Pacemaker and ICD Insertions



Pacemaker and ICD Insertions


Mani Arsalan

J. Michael DiMaio

James R. Edgerton



Introduction

Since the first pacemaker implantation in 1958 by Elmquist and Senning, these devices have become highly engineered, reliable, and durable. While the first generation of pacemakers could only pace the heart at a specific rate, modern devices can be adapted to patient needs by mimicking the native conduction system. The introduction of transvenous lead implantation reduced the invasiveness of the procedure, and currently leadless pacemakers are available for implantation. The development of noninvasive programming of pacemakers has been another great improvement from the first generation. Further, new devices record and store electrocardiograms and some models even permit telemonitoring. Today, permanent pacemaker implantation (PPM) is a routine and safe procedure performed by cardiac surgeons and cardiologists. That more than 700,000 new PPM are implanted annually highlights the importance of this treatment. Temporary pacemakers are used to bridge short-term arrhythmias (e.g., caused by myocardial infraction), in case of emergencies and after cardiac surgery. For chronic cardiac rhythm dysfunction PPM is indicated. In the first portion of this chapter we focus on PPM.


Indications


Sinus Node Dysfunction

Pacemaker implantation is the only effective therapy for chronic symptomatic sinus node dysfunction (SND). The risk for sudden death in patients with SND is very low, so relief of symptoms of SND is the major goal in PPM implantation because implantation does not appear to prolong survival. SND (bradycardia, sinus pause, and chronotropic incompetence) is a Class Ic indication for PPM implantation according to the American College of Cardiology/American Heart Association
(ACC/AHA) guidelines. Iatrogenic bradycardia caused by required drug therapy for various medical conditions is another indication. PPM implantation is also reasonable for syncope of unexplained origin when abnormalities of the sinus node are discovered during work-up. The need for PPM, in this case, is determined by the frequency and duration of sinus pauses and the patient’s symptomatic response to them.


Atrioventricular Block

Decision making regarding PPM implantation due to atrioventricular (AV) block is based on its degree, permanence, and etiology.

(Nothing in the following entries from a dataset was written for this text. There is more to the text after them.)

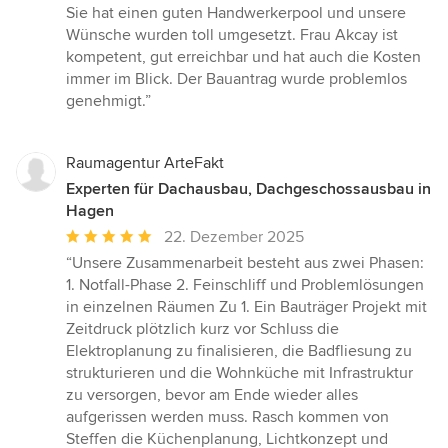
von
Sie hat einen guten Handwerkerpool und unsere
5
Wünsche wurden toll umgesetzt. Frau Akcay ist
Sternen
kompetent, gut erreichbar und hat auch die Kosten
immer im Blick. Der Bauantrag wurde problemlos
genehmigt.”
Raumagentur ArteFakt
Experten für Dachausbau, Dachgeschossausbau in
Hagen
Durchschnittliche
22. Dezember 2025
Bewertung:
“Unsere Zusammenarbeit besteht aus zwei Phasen:
5
1. Notfall-Phase 2. Feinschliff und Problemlösungen
von
in einzelnen Räumen Zu 1. Ein Bauträger Projekt mit
5
Zeitdruck plötzlich kurz vor Schluss die
Sternen
Elektroplanung zu finalisieren, die Badfliesung zu
strukturieren und die Wohnküche mit Infrastruktur
zu versorgen, bevor am Ende wieder alles
aufgerissen werden muss. Rasch kommen von
Steffen die Küchenplanung, Lichtkonzept und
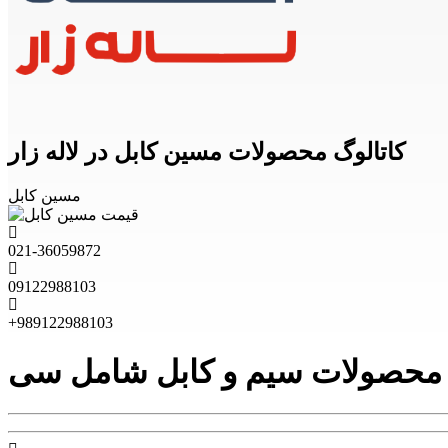
کاتالوگ محصولات مسین کابل در لاله زار
مسین کابل
021-36059872
09122988103
+989122988103
 و محصولات سیم و کابل شامل سی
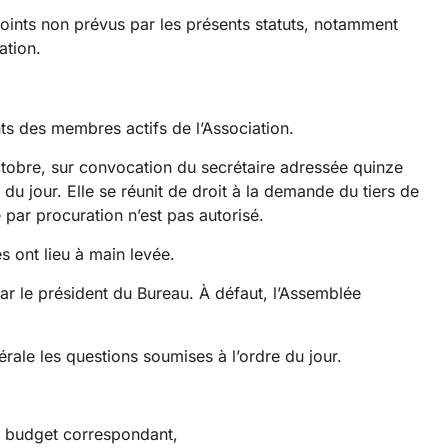
points non prévus par les présents statuts, notamment
ation.
s des membres actifs de l’Association.
ctobre, sur convocation du secrétaire adressée quinze
 du jour. Elle se réunit de droit à la demande du tiers de
par procuration n’est pas autorisé.
es ont lieu à main levée.
r le président du Bureau. À défaut, l’Assemblée
érale les questions soumises à l’ordre du jour.
u budget correspondant,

In first-degree block, the PR interval is prolonged beyond 200 ms, but this prolongation is not associated with any symptoms and, thus, has no direct clinical consequences.

In second-degree AV block, a dissociation of the atria and ventricles exists. This is usually asymptomatic, with rare cases of presyncope or syncope. Bradycardia on physical examination and palpitations may occur. A distinction is made between Mobitz I (Wenckebach) with progressive PR interval prolongation followed by an eventual drop in QRS complex and Mobitz II that has dropped beats without prior PR prolongation. Mobitz II is often described by its ratio of nonconducted P waves to conducted QRS complex (e.g., two P waves for every one QRS complex is described as 2:1 Mobitz II block). While Mobitz I is almost always a benign AV node disease, Mobitz II is caused by pathology in the His–Purkinje system and more often progresses into complete AV block.

Third-degree AV block (complete AV block) is a complete dissociation between the atria and ventricles. As accessory pacemakers in the lower chambers typically activate the ventricles, the atrial rate exceeds the ventricular rate. The resulting bradycardia may lead to fatigue, dizziness, presyncope, and syncope.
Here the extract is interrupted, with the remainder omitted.